Give again only those lines from the start of the entries through the line holding "Ratings and revie", leaving them as they are.

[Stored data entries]
= Beginning of Section =

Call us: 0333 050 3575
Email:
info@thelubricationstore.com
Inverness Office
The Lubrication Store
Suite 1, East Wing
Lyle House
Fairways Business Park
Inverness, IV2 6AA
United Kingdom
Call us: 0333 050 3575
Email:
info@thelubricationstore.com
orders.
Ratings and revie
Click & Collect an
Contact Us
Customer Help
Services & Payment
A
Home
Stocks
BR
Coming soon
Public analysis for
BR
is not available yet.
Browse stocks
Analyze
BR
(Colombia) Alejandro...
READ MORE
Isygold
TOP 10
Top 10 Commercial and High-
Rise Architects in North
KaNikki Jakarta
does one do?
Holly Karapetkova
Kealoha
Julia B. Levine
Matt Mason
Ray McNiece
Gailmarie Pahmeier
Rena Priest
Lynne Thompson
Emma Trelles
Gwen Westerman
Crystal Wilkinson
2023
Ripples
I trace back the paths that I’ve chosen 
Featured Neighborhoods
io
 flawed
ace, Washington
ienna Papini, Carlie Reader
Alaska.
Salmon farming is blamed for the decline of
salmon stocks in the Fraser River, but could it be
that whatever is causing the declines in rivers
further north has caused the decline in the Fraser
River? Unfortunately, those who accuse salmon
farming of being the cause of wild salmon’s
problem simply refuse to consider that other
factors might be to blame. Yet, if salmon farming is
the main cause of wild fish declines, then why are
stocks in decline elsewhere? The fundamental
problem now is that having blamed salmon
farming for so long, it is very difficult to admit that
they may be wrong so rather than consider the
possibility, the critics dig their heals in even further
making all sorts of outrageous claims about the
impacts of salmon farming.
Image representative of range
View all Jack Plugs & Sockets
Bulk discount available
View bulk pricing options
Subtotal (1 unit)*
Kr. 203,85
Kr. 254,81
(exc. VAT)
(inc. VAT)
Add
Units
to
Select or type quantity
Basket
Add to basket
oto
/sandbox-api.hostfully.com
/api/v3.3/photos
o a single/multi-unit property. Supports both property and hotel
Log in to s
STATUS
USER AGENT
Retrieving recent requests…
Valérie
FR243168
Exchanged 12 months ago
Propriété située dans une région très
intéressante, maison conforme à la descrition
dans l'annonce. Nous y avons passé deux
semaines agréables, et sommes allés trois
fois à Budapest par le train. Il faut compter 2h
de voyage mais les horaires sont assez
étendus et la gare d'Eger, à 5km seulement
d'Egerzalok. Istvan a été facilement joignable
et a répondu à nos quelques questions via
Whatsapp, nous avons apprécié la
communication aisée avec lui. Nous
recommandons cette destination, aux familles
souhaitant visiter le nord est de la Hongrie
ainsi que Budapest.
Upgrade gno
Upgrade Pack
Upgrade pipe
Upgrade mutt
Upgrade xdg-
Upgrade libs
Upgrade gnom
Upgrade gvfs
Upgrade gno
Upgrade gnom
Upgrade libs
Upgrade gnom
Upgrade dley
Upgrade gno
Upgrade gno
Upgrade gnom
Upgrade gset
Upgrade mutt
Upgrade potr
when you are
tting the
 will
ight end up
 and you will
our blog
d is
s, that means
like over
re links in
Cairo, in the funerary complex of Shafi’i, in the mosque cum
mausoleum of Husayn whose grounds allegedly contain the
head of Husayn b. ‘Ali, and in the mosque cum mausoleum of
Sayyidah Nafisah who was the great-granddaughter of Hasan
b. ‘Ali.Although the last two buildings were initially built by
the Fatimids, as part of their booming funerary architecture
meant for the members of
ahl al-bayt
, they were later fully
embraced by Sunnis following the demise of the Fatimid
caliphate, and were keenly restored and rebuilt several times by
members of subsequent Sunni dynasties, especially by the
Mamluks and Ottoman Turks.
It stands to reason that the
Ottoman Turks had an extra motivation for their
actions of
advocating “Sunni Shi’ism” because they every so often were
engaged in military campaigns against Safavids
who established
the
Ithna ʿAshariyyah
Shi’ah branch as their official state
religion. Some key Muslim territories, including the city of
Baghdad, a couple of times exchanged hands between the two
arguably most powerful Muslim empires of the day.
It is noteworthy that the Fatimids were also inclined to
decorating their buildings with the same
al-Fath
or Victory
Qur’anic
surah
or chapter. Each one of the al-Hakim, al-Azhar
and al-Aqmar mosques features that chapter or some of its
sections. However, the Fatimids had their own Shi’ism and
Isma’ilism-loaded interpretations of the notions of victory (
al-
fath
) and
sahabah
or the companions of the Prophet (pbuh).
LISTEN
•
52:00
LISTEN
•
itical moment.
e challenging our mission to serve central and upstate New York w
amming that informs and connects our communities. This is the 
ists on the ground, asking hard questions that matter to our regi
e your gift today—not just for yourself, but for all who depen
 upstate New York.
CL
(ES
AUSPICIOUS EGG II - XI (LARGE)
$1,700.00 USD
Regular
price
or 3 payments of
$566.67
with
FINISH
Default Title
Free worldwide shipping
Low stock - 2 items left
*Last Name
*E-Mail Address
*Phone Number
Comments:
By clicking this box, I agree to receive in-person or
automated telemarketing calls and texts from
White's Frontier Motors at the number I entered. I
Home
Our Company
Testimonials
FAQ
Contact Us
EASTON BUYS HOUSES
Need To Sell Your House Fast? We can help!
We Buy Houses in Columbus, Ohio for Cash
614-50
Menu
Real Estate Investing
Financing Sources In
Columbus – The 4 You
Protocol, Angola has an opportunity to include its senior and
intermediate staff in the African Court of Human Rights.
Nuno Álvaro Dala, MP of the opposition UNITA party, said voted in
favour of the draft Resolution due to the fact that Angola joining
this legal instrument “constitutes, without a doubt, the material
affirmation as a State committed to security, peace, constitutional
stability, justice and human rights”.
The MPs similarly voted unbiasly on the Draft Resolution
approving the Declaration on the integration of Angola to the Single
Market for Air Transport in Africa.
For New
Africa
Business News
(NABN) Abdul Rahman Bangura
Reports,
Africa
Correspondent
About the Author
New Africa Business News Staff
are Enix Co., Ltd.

= End of Section =

Reply:
Call us: 0333 050 3575
Email:
info@thelubricationstore.com
Inverness Office
The Lubrication Store
Suite 1, East Wing
Lyle House
Fairways Business Park
Inverness, IV2 6AA
United Kingdom
Call us: 0333 050 3575
Email:
info@thelubricationstore.com
orders.
Ratings and revie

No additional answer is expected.